Пришедшая из-за гор, из мира, каковой местному одичалому люду казался едва ли не Вотановыми чертогами. И первые дни за Евдокией следили. Она ощущала на себе взгляды, настороженные, но жадные, преисполненные почти животной похоти. И взгляды эти заставляли слушаться провожатого, не отходить от охранников и руки держать на револьверах.
– Идемте, панночка. – Он повел ее по проходу, выгрызенному в теле скалы многие столетия тому, когда и земля, и сами выработки принадлежали еще гномам. Оттого проход был узким, извилистым, человеку крупному – как развернуться?
И сейчас Евдокия не понимала, зачем ей показали это?
Из желания сбить спесь с краковельской самоуверенной панночки? Из подспудной ненависти к ней, которая вернется в свой мирок, чистенький и аккуратный, выкинув из памяти Острожские горы? Или просто потому, что она спросила?
Провожатый вывел на узкий пятачок, который нависал над пропастью. На пятачке стояли железные клетки, а в клетках сидели люди… нет, сперва она и не поняла, что это именно люди. Скукоженные, скрученные существа, которые лишь слабо стонали.
– Бунт поднять пытались, – сказали Евдокии, позволив подойти к клетке вплотную. – За то и наказаны…
Все-таки люди, изможденные, с неестественно тонкими руками, с раздутыми, вспухшими животами, с кожей, покрытой серым налетом…
– От серой гнили долго помирают…
…Евдокия сбежала.
Но там, на рудниках, где каждый третий – каторжанин, а каждый второй – должник на откупе, нельзя было иначе. И даже она, несмотря на слабость женскую, жалость, которую не вытравить доводами разума, понимала, что малейшая слабина приведет к бунту…
Понимала и радовалась, когда маменька, выслушав сбивчивый рассказ, кивнула головой и сказала:
– Надо к людям по-человечески относиться, глядишь, и бунтовать меньше будут…

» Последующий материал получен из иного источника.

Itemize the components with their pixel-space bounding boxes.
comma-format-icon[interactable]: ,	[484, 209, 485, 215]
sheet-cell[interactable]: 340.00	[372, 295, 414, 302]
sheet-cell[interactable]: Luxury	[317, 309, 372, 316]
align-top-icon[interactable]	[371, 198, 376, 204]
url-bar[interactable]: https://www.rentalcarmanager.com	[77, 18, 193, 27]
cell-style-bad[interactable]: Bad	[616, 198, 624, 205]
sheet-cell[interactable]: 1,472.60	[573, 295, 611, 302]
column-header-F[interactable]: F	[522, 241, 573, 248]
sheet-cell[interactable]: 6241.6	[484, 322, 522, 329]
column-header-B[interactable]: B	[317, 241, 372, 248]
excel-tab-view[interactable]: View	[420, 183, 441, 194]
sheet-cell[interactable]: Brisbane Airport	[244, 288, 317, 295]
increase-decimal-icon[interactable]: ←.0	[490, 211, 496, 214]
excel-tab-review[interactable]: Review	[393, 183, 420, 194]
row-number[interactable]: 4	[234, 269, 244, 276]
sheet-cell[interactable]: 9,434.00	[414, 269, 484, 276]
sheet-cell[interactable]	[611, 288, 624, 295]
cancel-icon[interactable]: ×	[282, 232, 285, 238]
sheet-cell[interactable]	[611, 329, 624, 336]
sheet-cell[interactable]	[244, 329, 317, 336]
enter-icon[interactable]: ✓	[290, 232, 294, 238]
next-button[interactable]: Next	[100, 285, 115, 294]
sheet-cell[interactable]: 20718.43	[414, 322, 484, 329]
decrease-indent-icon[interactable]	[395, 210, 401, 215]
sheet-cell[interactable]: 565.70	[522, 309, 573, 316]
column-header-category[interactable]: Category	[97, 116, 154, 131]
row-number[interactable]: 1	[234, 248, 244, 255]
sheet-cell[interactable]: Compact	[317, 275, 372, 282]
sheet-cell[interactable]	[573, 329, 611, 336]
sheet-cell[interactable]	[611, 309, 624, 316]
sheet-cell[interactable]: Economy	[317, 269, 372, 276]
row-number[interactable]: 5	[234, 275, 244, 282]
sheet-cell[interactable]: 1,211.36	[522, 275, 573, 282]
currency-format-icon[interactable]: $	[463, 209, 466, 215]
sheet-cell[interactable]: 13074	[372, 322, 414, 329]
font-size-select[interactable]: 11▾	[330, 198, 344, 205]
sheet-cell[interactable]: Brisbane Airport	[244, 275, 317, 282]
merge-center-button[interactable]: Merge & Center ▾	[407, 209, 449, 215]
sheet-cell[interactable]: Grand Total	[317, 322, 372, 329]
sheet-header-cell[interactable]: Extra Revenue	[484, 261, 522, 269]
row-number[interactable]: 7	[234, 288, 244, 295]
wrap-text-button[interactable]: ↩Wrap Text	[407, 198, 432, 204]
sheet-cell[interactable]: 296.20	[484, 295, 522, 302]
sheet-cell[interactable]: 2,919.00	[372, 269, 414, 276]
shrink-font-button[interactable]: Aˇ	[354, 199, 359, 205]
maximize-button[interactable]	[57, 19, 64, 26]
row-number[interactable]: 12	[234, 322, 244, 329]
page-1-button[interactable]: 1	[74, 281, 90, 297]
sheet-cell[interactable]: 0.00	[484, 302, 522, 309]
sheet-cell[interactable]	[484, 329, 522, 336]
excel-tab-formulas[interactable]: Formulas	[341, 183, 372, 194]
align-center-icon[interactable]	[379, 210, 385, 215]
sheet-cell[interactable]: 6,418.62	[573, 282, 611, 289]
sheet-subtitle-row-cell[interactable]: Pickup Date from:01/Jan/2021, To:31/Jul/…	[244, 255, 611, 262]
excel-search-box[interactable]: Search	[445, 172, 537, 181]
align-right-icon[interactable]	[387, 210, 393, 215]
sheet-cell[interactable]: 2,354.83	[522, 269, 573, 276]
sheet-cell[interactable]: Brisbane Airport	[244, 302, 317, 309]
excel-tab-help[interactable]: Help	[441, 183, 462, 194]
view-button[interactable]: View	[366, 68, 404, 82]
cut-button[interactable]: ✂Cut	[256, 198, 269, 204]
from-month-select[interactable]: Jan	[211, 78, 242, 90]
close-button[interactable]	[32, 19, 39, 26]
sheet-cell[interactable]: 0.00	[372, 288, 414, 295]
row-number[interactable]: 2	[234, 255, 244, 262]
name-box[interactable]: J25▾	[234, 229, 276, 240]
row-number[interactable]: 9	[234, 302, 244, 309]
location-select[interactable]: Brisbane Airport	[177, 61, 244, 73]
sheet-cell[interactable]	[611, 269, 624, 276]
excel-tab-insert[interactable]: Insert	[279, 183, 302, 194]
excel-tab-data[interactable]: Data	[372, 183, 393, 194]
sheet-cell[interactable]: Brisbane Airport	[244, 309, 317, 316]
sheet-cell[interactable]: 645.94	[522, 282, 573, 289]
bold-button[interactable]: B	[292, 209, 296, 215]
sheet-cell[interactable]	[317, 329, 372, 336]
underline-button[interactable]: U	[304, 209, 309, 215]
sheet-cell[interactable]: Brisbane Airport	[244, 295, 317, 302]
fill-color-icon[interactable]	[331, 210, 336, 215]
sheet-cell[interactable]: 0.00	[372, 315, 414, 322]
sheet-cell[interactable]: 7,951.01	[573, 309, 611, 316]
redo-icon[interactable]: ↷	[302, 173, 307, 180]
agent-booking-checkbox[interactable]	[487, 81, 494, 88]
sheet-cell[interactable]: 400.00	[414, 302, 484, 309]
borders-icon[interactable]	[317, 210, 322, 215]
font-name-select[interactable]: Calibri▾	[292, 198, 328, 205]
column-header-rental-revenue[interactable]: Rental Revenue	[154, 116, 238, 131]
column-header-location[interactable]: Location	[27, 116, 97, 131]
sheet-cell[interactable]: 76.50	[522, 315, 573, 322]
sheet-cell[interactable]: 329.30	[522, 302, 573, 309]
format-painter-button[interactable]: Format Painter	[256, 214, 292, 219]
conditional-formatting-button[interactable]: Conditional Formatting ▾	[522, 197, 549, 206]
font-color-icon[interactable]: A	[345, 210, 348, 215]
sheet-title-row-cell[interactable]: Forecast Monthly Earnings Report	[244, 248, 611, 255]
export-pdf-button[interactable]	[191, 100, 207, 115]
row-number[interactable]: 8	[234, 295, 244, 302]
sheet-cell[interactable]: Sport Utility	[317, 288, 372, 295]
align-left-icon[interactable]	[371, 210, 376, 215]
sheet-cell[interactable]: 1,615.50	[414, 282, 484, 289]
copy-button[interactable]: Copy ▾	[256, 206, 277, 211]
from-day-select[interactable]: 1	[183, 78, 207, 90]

…Острожские рудники доход приносили, и пусть маменькины партнеры долго упрямились, не желая тратиться ни на паровые махины, которые нагнетали бы в шахты воздух, ни на мельницу новую, ни, тем паче, на каторжан.
Дома?
Еда?
Помилуйте, этак из-за бабьей жалостливости вовсе без прибытку остаться можно. Впрочем, Модеста Архиповна умела добиваться своего. И если уж кому-то ее деньги надобны, то…

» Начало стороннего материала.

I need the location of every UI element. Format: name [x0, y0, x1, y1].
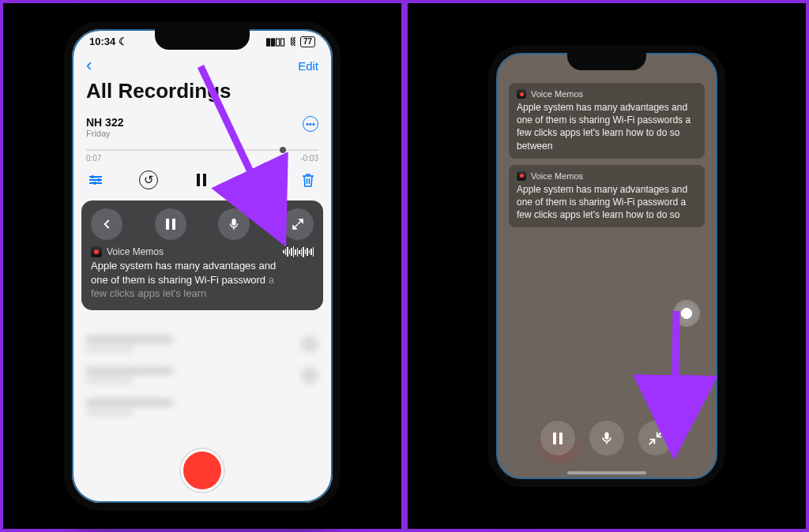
remaining-time: -0:03 [300, 154, 318, 163]
svg-rect-2 [605, 433, 609, 440]
battery-indicator: 77 [300, 36, 315, 47]
fullscreen-pause-button[interactable] [540, 421, 575, 455]
left-panel: 10:34 ☾ ▮▮▯▯ ⧛ 77 ‹ Edit All Recordings … [0, 0, 404, 532]
overlay-app-name: Voice Memos [107, 246, 164, 257]
dnd-moon-icon: ☾ [119, 36, 128, 47]
back-button[interactable]: ‹ [86, 55, 92, 76]
notch [155, 28, 250, 50]
delete-button[interactable] [301, 172, 315, 188]
overlay-pause-button[interactable] [155, 208, 186, 240]
voice-memos-app-icon [517, 89, 526, 99]
fullscreen-bottom-bar [496, 421, 717, 455]
notch [567, 51, 646, 70]
card1-app-name: Voice Memos [531, 89, 583, 99]
equalizer-button[interactable] [89, 176, 102, 184]
transcription-overlay: Voice Memos Apple system has many advant… [81, 200, 323, 310]
card2-text: Apple system has many advantages and one… [517, 183, 697, 222]
iphone-left: 10:34 ☾ ▮▮▯▯ ⧛ 77 ‹ Edit All Recordings … [64, 21, 341, 511]
waveform-icon [283, 246, 314, 257]
fullscreen-collapse-button[interactable] [638, 421, 673, 455]
transcription-card-2: Voice Memos Apple system has many advant… [509, 165, 705, 228]
page-title: All Recordings [72, 76, 333, 111]
recording-title: NH 322 [86, 116, 123, 129]
overlay-expand-button[interactable] [282, 208, 314, 240]
playback-scrubber[interactable] [86, 149, 318, 151]
playback-controls: 15 [72, 163, 333, 196]
signal-icon: ▮▮▯▯ [265, 36, 284, 47]
transcription-card-1: Voice Memos Apple system has many advant… [509, 83, 705, 159]
overlay-back-button[interactable] [91, 208, 122, 240]
card2-app-name: Voice Memos [531, 171, 583, 181]
wifi-icon: ⧛ [288, 36, 297, 47]
blurred-recordings-list [72, 310, 333, 440]
pause-button[interactable] [195, 174, 208, 186]
transcription-text: Apple system has many advantages and one… [91, 259, 314, 301]
skip-back-15-button[interactable]: 15 [139, 170, 158, 189]
overlay-mic-button[interactable] [218, 208, 250, 240]
card1-text: Apple system has many advantages and one… [517, 101, 697, 152]
right-panel: Voice Memos Apple system has many advant… [404, 0, 809, 532]
iphone-right: Voice Memos Apple system has many advant… [488, 45, 725, 487]
voice-memos-app-icon [517, 171, 526, 181]
more-options-button[interactable]: ••• [303, 116, 318, 132]
home-indicator[interactable] [567, 471, 646, 474]
status-time: 10:34 [89, 36, 115, 47]
recording-subtitle: Friday [86, 129, 123, 138]
svg-rect-0 [232, 219, 236, 225]
record-button[interactable] [181, 449, 224, 492]
elapsed-time: 0:07 [86, 154, 101, 163]
nav-bar: ‹ Edit [72, 47, 333, 76]
assistive-touch-button[interactable] [673, 300, 700, 327]
recording-item[interactable]: NH 322 Friday ••• 0:07 -0:03 [72, 111, 333, 163]
voice-memos-app-icon [91, 246, 102, 257]
skip-forward-15-button[interactable] [245, 170, 264, 189]
fullscreen-mic-button[interactable] [589, 421, 624, 455]
edit-button[interactable]: Edit [298, 59, 318, 73]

Евдокия дернула себя за косу, отгоняя пренеприятнейшие воспоминания. Одно дело – Острожские рудники, и совсем другое – дворец генерал- губернатора…
– Он лжет, – прошептала Аленка, когда пан Зимовит откланялся, перепоручив красавиц заботам снулого, мышеподобного ординарца.
– Кто?
– Его превосходительство… ее тут прокляли… я… слышала, но не сразу поняла, что это.
– Знаешь кто?
Аленка покачала головой.
Вот же… и что теперь делать? Забирать Аленку и возвращаться в Краковель? Или оставаться, но глаз с сестрицы не спускать? А если и ее тоже? Конкурс этот – дурная затея, хотя перспективная… этакая реклама… но ни одна реклама не стоит Аленкиного здоровья. И та, догадавшись о мыслях сестрицы, решительно заявила:
– Ты себе как хочешь, а я никуда не поеду!
– Алена!
– Что? Между прочим, это мой шанс!
– На что?
Разговаривать приходилось шепотом, но все одно на них смотрели; особенно одна панночка, смуглявая, темноглазая и темноволосая, в простеньком чесучовом платье.
И смотрела этак с прищуром, с насмешкой.
– Познакомиться с ним!
С кем именно – можно было не уточнять.
Евдокия вздохнула:
– С чего ты взяла, что он там объявится… как по мне, он вообще крепко занят будет.
Аленка только фыркнула: за прошедшие сутки она окончательно убедила себя, что «Охальнику» в вопросах, касавшихся светлого объекта Аленкиной любви, веры нет.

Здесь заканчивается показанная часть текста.